[Data entries]
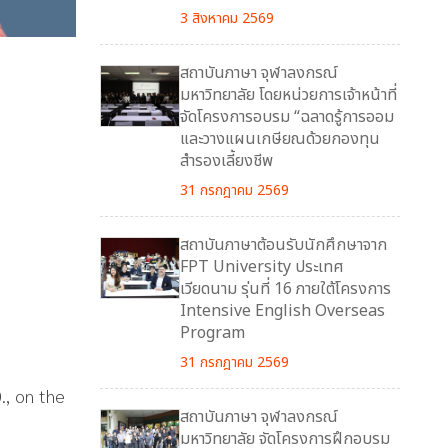
3 สิงหาคม 2569
สถาบันภาษา จุฬาลงกรณ์
มหาวิทยาลัย โดยหน่วยการเจ้าหน้าที่
จัดโครงการอบรม “ฉลาดรู้การออม
และวางแผนเกษียณด้วยกองทุน
สำรองเลี้ยงชีพ
31 กรกฎาคม 2569
สถาบันภาษาต้อนรับนักศึกษาจาก
FPT University ประเทศ
เวียดนาม รุ่นที่ 16 ภายใต้โครงการ
Intensive English Overseas
Program
31 กรกฎาคม 2569
., on the
สถาบันภาษา จุฬาลงกรณ์
มหาวิทยาลัย จัดโครงการฝึกอบรม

### What needs to be done:
Each line of the records is to be reproduced exactly, and each picture dropped.

### Result of this exercise:
3 สิงหาคม 2569
สถาบันภาษา จุฬาลงกรณ์
มหาวิทยาลัย โดยหน่วยการเจ้าหน้าที่
จัดโครงการอบรม “ฉลาดรู้การออม
และวางแผนเกษียณด้วยกองทุน
สำรองเลี้ยงชีพ
31 กรกฎาคม 2569
สถาบันภาษาต้อนรับนักศึกษาจาก
FPT University ประเทศ
เวียดนาม รุ่นที่ 16 ภายใต้โครงการ
Intensive English Overseas
Program
31 กรกฎาคม 2569
., on the
สถาบันภาษา จุฬาลงกรณ์
มหาวิทยาลัย จัดโครงการฝึกอบรม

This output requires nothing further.